Fruit Flies Could Sniff Out Bombs, Drugs
A fruit fly's sense of smell could potentially be used to sniff out bombs and drugs, according to a new study.
Fruit flies (Drosophila melanogaster) can detect smells such as those from wine, which the insects are naturally attracted to because it smells like their favorite food, fermenting fruit. Now, new research shows that their keen "noses" could with just as much accuracy identify odors from illicit drugs and explosive substances as well.
Published in the journal Bioinspiration and Biomimetics, the study brings scientists closer to developing electronic noses, or e-noses, that closely replicate the strong sense of smell of animals like the fruit fly.

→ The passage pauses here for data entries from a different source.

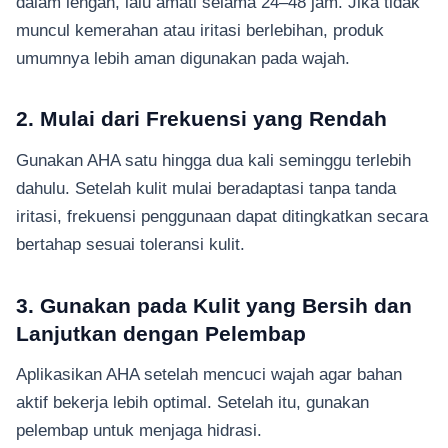
dalam lengan, lalu amati selama 24–48 jam. Jika tidak
muncul kemerahan atau iritasi berlebihan, produk
umumnya lebih aman digunakan pada wajah.
2. Mulai dari Frekuensi yang Rendah
Gunakan AHA satu hingga dua kali seminggu terlebih
dahulu. Setelah kulit mulai beradaptasi tanpa tanda
iritasi, frekuensi penggunaan dapat ditingkatkan secara
bertahap sesuai toleransi kulit.
3. Gunakan pada Kulit yang Bersih dan
Lanjutkan dengan Pelembap
Aplikasikan AHA setelah mencuci wajah agar bahan
aktif bekerja lebih optimal. Setelah itu, gunakan
pelembap untuk menjaga hidrasi.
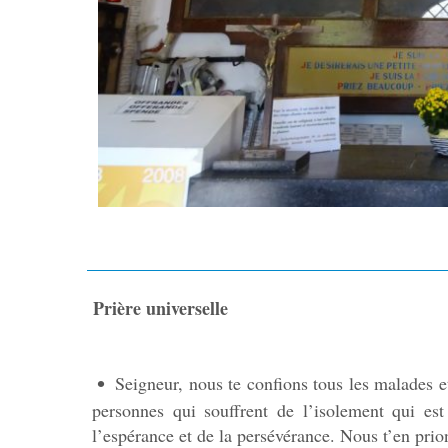
Prière universelle
Seigneur, nous te confions tous les malades et
personnes qui souffrent de l’isolement qui est
l’espérance et de la persévérance. Nous t’en prio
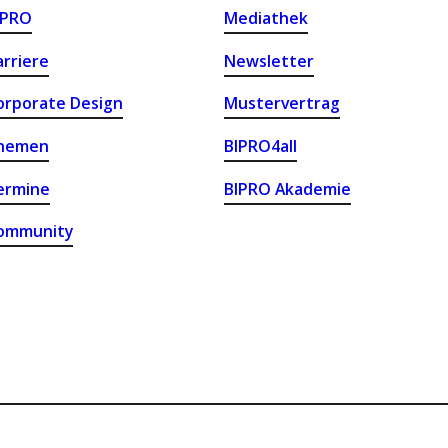
IPRO
Mediathek
arriere
Newsletter
orporate Design
Mustervertrag
hemen
BIPRO4all
ermine
BIPRO Akademie
ommunity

"Dogs can smell drugs and people have trained bees to detect explosives. Here we are looking more for what it is in the nose - which receptors - that allows animals to do this," Professor Thomas Nowotny, a brain scientist at the University of Sussex, said in a statement.
"In looking at fruit flies, we have found that, contrary to our expectation, unfamiliar odors, such as from explosives, were not only recognized but broadly recognized with the same accuracy as odors more relevant to a fly's behavior," he added.
Nowotny, who led the study alongside researchers from Monash University and CSIRO in Australia, recorded how 20 different receptor neurons in fruit flies responded to various chemicals. A group of 36 chemicals were related to wine and a separate 35 were related to hazardous materials, such as those found in drugs, combustion products and the headspace of explosives. By monitoring the "firing rate" of each neuron, the researchers could tell which chemicals caused the strongest reactions in the flies.
Of the wine set, 29 out of the 36 compounds elicited clear excitatory responses in at least one receptor neuron. They were surprised to find, however, that the flies also responded to 21 out of the 35 substances related to drugs and explosives.
"The long-term goal of this research direction is to 'recreate' animals' noses for technical applications," Nowotny said.
"And, of course, the fly's success in identifying the 'wine set' might prove useful for those in the winemaking industry," he quipped.